LaTurner, a former state senator, was appointed to the treasurer’s office earlier this year following Estes’ election to Congress. The nation’s youngest statewide official, the 29-year-old LaTurner said that his age was not a primary reason he decided to make social media a cornerstone of his outreach. He noted that the fastest growing segment on Facebook are those over the age of 50.
LaTurner is not the only unclaimed property administrator or state treasurer who has made social media outreach a key to their work. Kentucky Treasurer Allison Ball (R), the nation’s youngest woman in statewide elective office, has active personal and official Twitter feeds, much of which are dedicated to promoting her office’s services, including unclaimed property and her state’s ABLE program, along with fiscal transparency and promoting communities Ball visits around Kentucky. On June 30, Ball used her official Twitter account to promote her social media use for Social Media Day.
Massachusetts Treasurer Deborah Goldberg’s (D) office uses social media to promote unclaimed property, including images for marketing the program. The California legislative analyst’s office in 2015 recommended increased social media usage to promote the state’s unclaimed property program.
The Ohio Department of Commerce, which runs that state’s unclaimed property program, uses their Twitter account to promote a location of unclaimed property staffers around the state. The statewide tours for unclaimed property are not uncommon nationwide with former Wisconsin Treasurer Dawn Marie Sass (D) manning booths in shopping malls statewide during her tenure, while New York State Comptroller Tom DiNapoli (D) and his predecessors have set up a popular booth at the state fair in Syracuse annually.

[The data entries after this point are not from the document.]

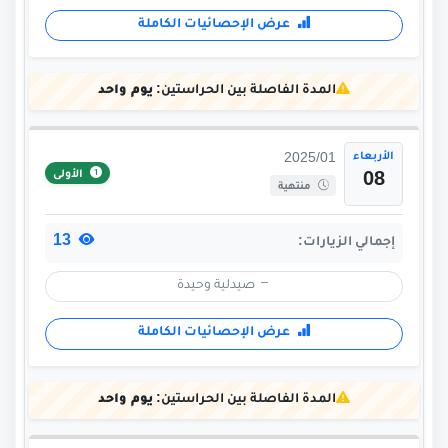
عرض الإحصائيات الكاملة
المدة الفاصلة بين الحراستين:
يوم واحد
الأربعاء
2025/01
الأولى
08
منتهية
13
إجمالي الزيارات:
صيدلية وحيدة
عرض الإحصائيات الكاملة
المدة الفاصلة بين الحراستين:
يوم واحد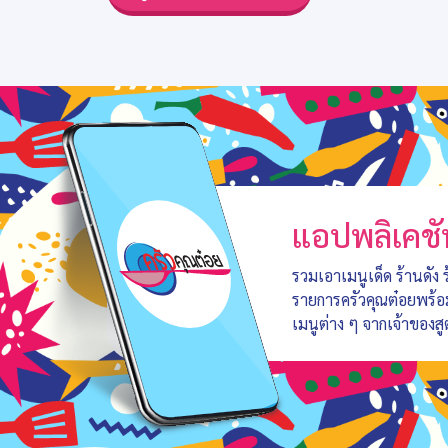
แอปพลิเคชั
รวมเอาเมนูเด็ด ร้านดัง
รายการครัวคุณต๋อยพร้
เมนูต่าง ๆ จากเจ้าของสู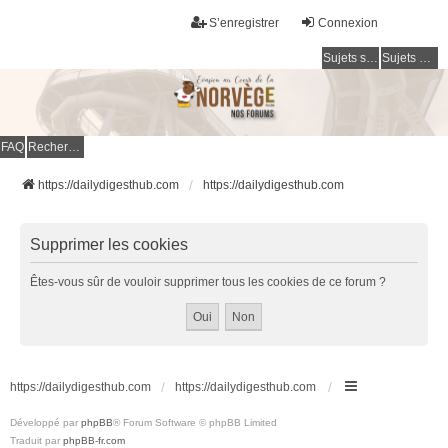
S’enregistrer
Connexion
Sujets sans réponse
Sujets actifs
FAQ
Rechercher
https://dailydigesthub.com
https://dailydigesthub.com
Supprimer les cookies
Êtes-vous sûr de vouloir supprimer tous les cookies de ce forum ?
https://dailydigesthub.com
https://dailydigesthub.com
Développé par
phpBB
® Forum Software © phpBB Limited
Traduit par
phpBB-fr.com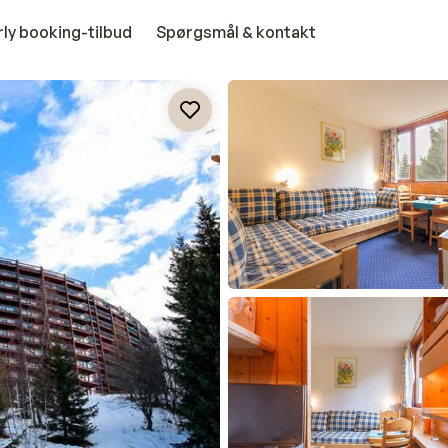
rly booking-tilbud
Spørgsmål & kontakt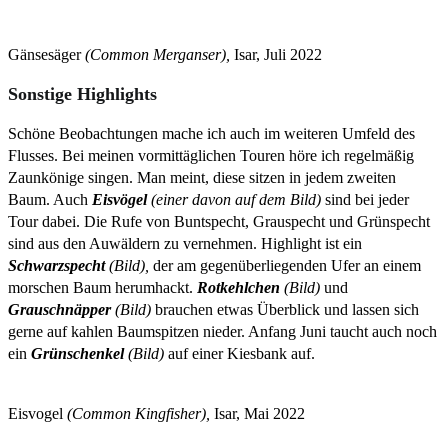
Gänsesäger
(Common Merganser),
Isar, Juli 2022
Sonstige Highlights
Schöne Beobachtungen mache ich auch im weiteren Umfeld des
Flusses. Bei meinen vormittäglichen Touren höre ich regelmäßig
Zaunkönige singen. Man meint, diese sitzen in jedem zweiten
Baum. Auch
Eisvögel
(einer davon auf dem Bild)
sind bei jeder
Tour dabei. Die Rufe von Buntspecht, Grauspecht und Grünspecht
sind aus den Auwäldern zu vernehmen. Highlight ist ein
Schwarzspecht
(Bild),
der am gegenüberliegenden Ufer an einem
morschen Baum herumhackt.
Rotkehlchen
(Bild)
und
Grauschnäpper
(Bild)
brauchen etwas Überblick und lassen sich
gerne auf kahlen Baumspitzen nieder. Anfang Juni taucht auch noch
ein
Grünschenkel
(Bild)
auf einer Kiesbank auf.
Eisvogel
(Common Kingfisher),
Isar, Mai 2022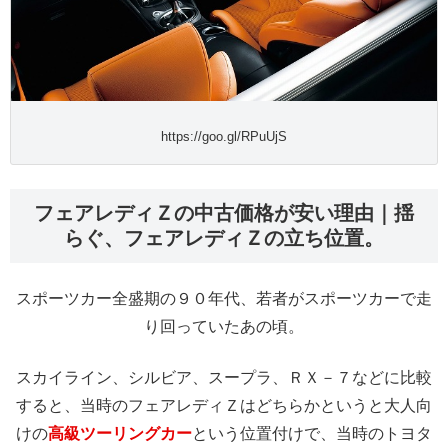
https://goo.gl/RPuUjS
フェアレディＺの中古価格が安い理由｜揺
らぐ、フェアレディＺの立ち位置。
スポーツカー全盛期の９０年代、若者がスポーツカーで走
り回っていたあの頃。
スカイライン、シルビア、スープラ、ＲＸ－７などに比較
すると、当時のフェアレディＺはどちらかというと大人向
けの
高級ツーリングカー
という位置付けで、当時のトヨタ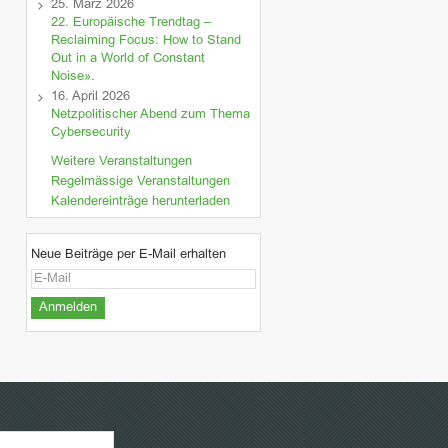
25. März 2026
22. Europäische Trendtag –
Reclaiming Focus: How to Stand
Out in a World of Constant
Noise».
16. April 2026
Netzpolitischer Abend zum Thema
Cybersecurity
Weitere Veranstaltungen
Regelmässige Veranstaltungen
Kalendereinträge herunterladen
Neue Beiträge per E-Mail erhalten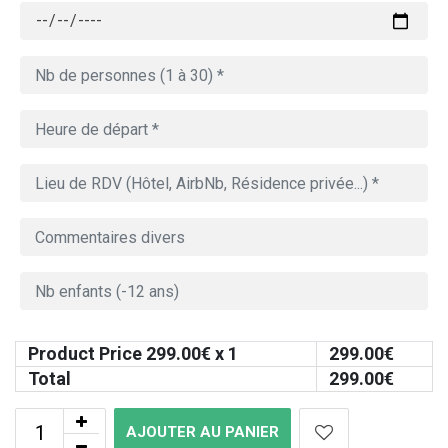
Product Price
299.00
€ x 1
299.00
€
Total
299.00
€
AJOUTER AU PANIER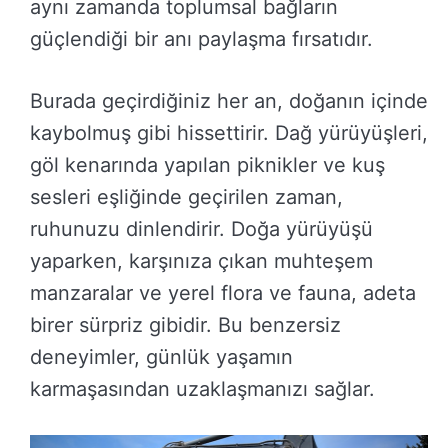
aynı zamanda toplumsal bağların
güçlendiği bir anı paylaşma fırsatıdır.
Burada geçirdiğiniz her an, doğanın içinde
kaybolmuş gibi hissettirir. Dağ yürüyüşleri,
göl kenarında yapılan piknikler ve kuş
sesleri eşliğinde geçirilen zaman,
ruhunuzu dinlendirir. Doğa yürüyüşü
yaparken, karşınıza çıkan muhteşem
manzaralar ve yerel flora ve fauna, adeta
birer sürpriz gibidir. Bu benzersiz
deneyimler, günlük yaşamın
karmaşasından uzaklaşmanızı sağlar.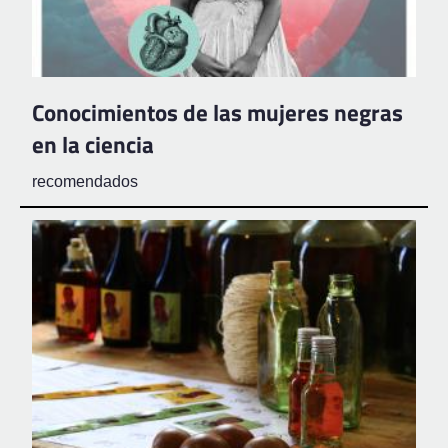
Conocimientos de las mujeres negras
en la ciencia
recomendados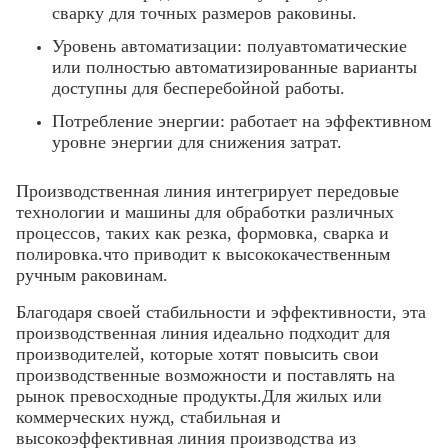
сварку для точных размеров раковины.
Уровень автоматизации: полуавтоматические
или полностью автоматизированные варианты
доступны для бесперебойной работы.
Потребление энергии: работает на эффективном
уровне энергии для снижения затрат.
Производственная линия интегрирует передовые
технологии и машины для обработки различных
процессов, таких как резка, формовка, сварка и
полировка.что приводит к высококачественным
ручным раковинам.
Благодаря своей стабильности и эффективности, эта
производственная линия идеально подходит для
производителей, которые хотят повысить свои
производственные возможности и поставлять на
рынок превосходные продукты.Для жилых или
коммерческих нужд, стабильная и
высокоэффективная линия производства из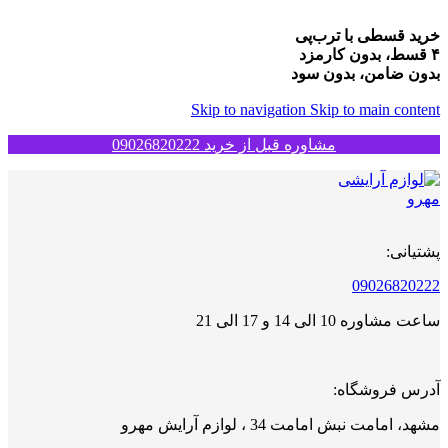
خرید قسطی با ترب‌پی
۴ قسط، بدون کارمزد
بدون ضامن، بدون سود
Skip to navigation
Skip to main content
مشاوره قبل از خرید 09026820222
پشتیانی:
09026820222
ساعت مشاوره 10 الی 14 و 17 الی 21
آدرس فروشگاه:
مشهد، امامت نبش امامت 34 ، لوازم آرایش مهرو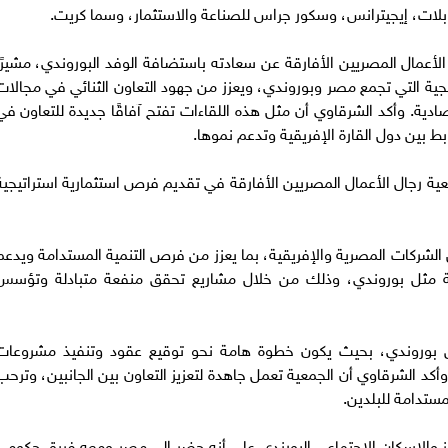
ابلات، إيجيترانس، وسكور جراس للصناعة والاستثمار، وسما كريت.
أعمال المصريين الأفارقة عن سعادته باستضافة الوفد البوروندي، مشيرًا
جية التي تجمع مصر وبوروندي، ويعزز من جهود التعاون الثنائي في مجالات
لاقتصادية. وأكد الشرقاوي أن مثل هذه اللقاءات تفتح آفاقًا جديدة للتعاون في
بط بين دول القارة الإفريقية وتدعم نموها.
ية رجال الأعمال المصريين الأفارقة في تقديم فرص استثمارية استراتيجية
لشركات المصرية والإفريقية، بما يعزز من فرص التنمية المستدامة ويدعم
ة مثل بوروندي، وذلك من خلال مشاريع تحقق منفعة متبادلة وتؤسس
رض بوروندي، بحيث يكون خطوة هامة نحو توقيع عقود وتنفيذ مشروعات
وأكد الشرقاوي أن الجمعية تعمل جاهدة لتعزيز التعاون بين الجانبين، وترحب
ستدامة للبلدين.
تجهيز والاسكان الاجتماعي البورندي علي أنه حضر إلي مصر ومعه فريق حكومي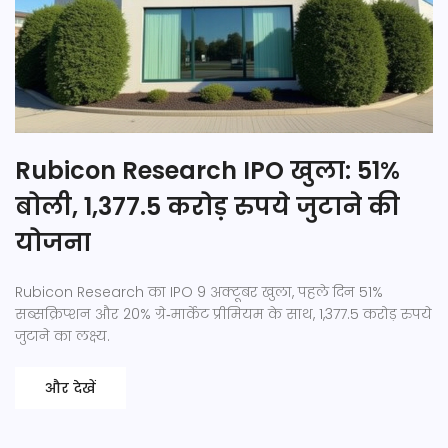
Rubicon Research IPO खुला: 51%
बोली, 1,377.5 करोड़ रुपये जुटाने की
योजना
Rubicon Research का IPO 9 अक्टूबर खुला, पहले दिन 51%
सब्सक्रिप्शन और 20% ग्रे‑मार्केट प्रीमियम के साथ, 1,377.5 करोड़ रुपये
जुटाने का लक्ष्य.
और देखें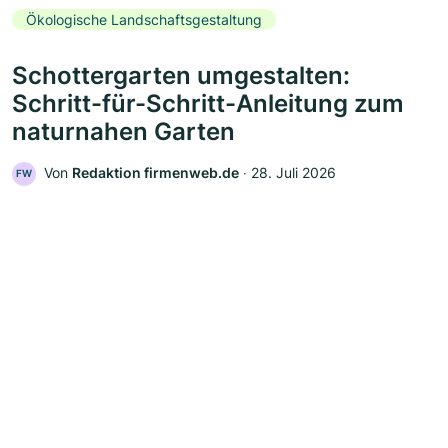
Ökologische Landschaftsgestaltung
Schottergarten umgestalten:
Schritt-für-Schritt-Anleitung zum
naturnahen Garten
Von
Redaktion firmenweb.de
‧
28. Juli 2026
FW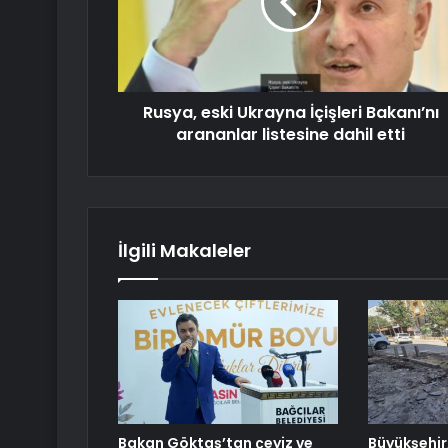
Rusya, eski Ukrayna İçişleri Bakanı’nı
arananlar listesine dahil etti
İlgili Makaleler
Bakan Göktaş’tan çeyiz ve
Büyükşehir,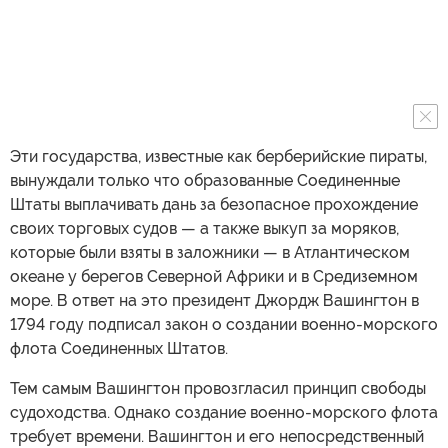
Эти государства, известные как берберийские пираты,
вынуждали только что образованные Соединенные
Штаты выплачивать дань за безопасное прохождение
своих торговых судов — а также выкуп за моряков,
которые были взяты в заложники — в Атлантическом
океане у берегов Северной Африки и в Средиземном
море. В ответ на это президент Джордж Вашингтон в
1794 году подписал закон о создании военно-морского
флота Соединенных Штатов.
Тем самым Вашингтон провозгласил принцип свободы
судоходства. Однако создание военно-морского флота
требует времени. Вашингтон и его непосредственный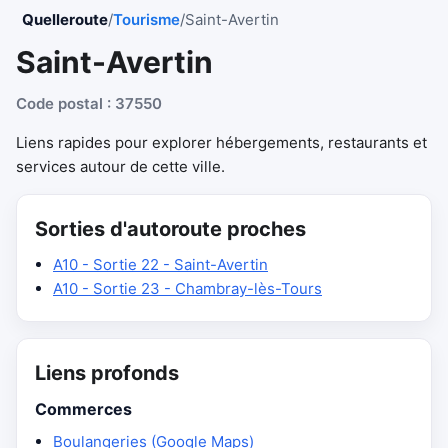
Quelleroute
/
Tourisme
/
Saint-Avertin
Saint-Avertin
Code postal : 37550
Liens rapides pour explorer hébergements, restaurants et
services autour de cette ville.
Sorties d'autoroute proches
A10 - Sortie 22 - Saint-Avertin
A10 - Sortie 23 - Chambray-lès-Tours
Liens profonds
Commerces
Boulangeries (Google Maps)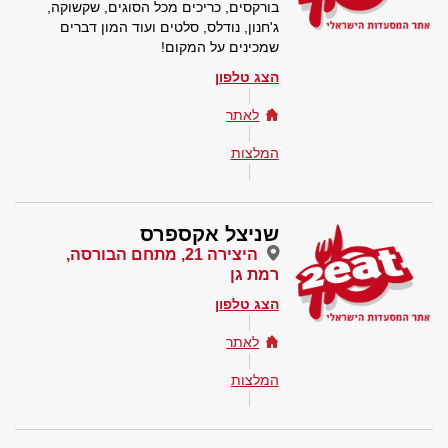
בורקסים, כריכים מכל הסוגים, שקשוקה,
ג'חנון, נודלס, סלטים ועוד המון דברים
שמכינים על המקום!
הצג טלפון
לאתר
המלצות
שניצל אקספרס
היצירה 21, מתחם הבורסה,
רמת גן
הצג טלפון
לאתר
המלצות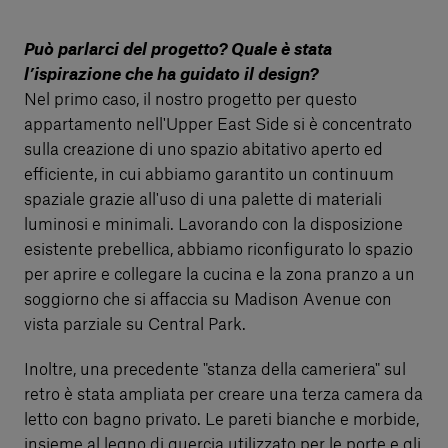
Può parlarci del progetto? Quale è stata
l’ispirazione che ha guidato il design?
Nel primo caso, il nostro progetto per questo
appartamento nell'Upper East Side si è concentrato
sulla creazione di uno spazio abitativo aperto ed
efficiente, in cui abbiamo garantito un continuum
spaziale grazie all'uso di una palette di materiali
luminosi e minimali. Lavorando con la disposizione
esistente prebellica, abbiamo riconfigurato lo spazio
per aprire e collegare la cucina e la zona pranzo a un
soggiorno che si affaccia su Madison Avenue con
vista parziale su Central Park.
Inoltre, una precedente "stanza della cameriera" sul
retro è stata ampliata per creare una terza camera da
letto con bagno privato. Le pareti bianche e morbide,
insieme al legno di quercia utilizzato per le porte e gli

LaTurner’s office historically has a booth at the Kansas state fair in Hutchinson.
Social media use has also been a popular way for down ballot statewide elective officials to promote their office’s work. Kentucky Agriculture Commissioner Ryan Quarles (R), the nation’s youngest statewide elected official, has active personal and official accounts promoting rural Kentucky and the state’s agriculture industry. Ohio Treasurer Josh Mandel (R), a U.S. Senate hopeful, has been active on his personal Twitter account to promote his state’s ABLE program, called STABLE, and a local government finance transparency initiative he launched. New Jersey Lt. Gov. Kim Guadagno (R), a gubernatorial candidate, has long used her personal Twitter account to promote the state’s tourism industry, which she oversees in her role as New Jersey’s secretary of state.
LaTurner said that he has heard good feedback from state residents during his travel and that people have said they have come to his unclaimed property events after hearing about it on social media. He said that he believes increased social media outreach can grow the programs, including the ABLE.
“It has been a real positive reaction that we’re seeing. People are saying that they had no idea they had unclaimed property, they had no idea that the ABLE Act existed or Learning Quest,” LaTurner said. “The Legislature has tasked this office with administering these three initiatives. Over time I think we’ll see more growth out of these programs.”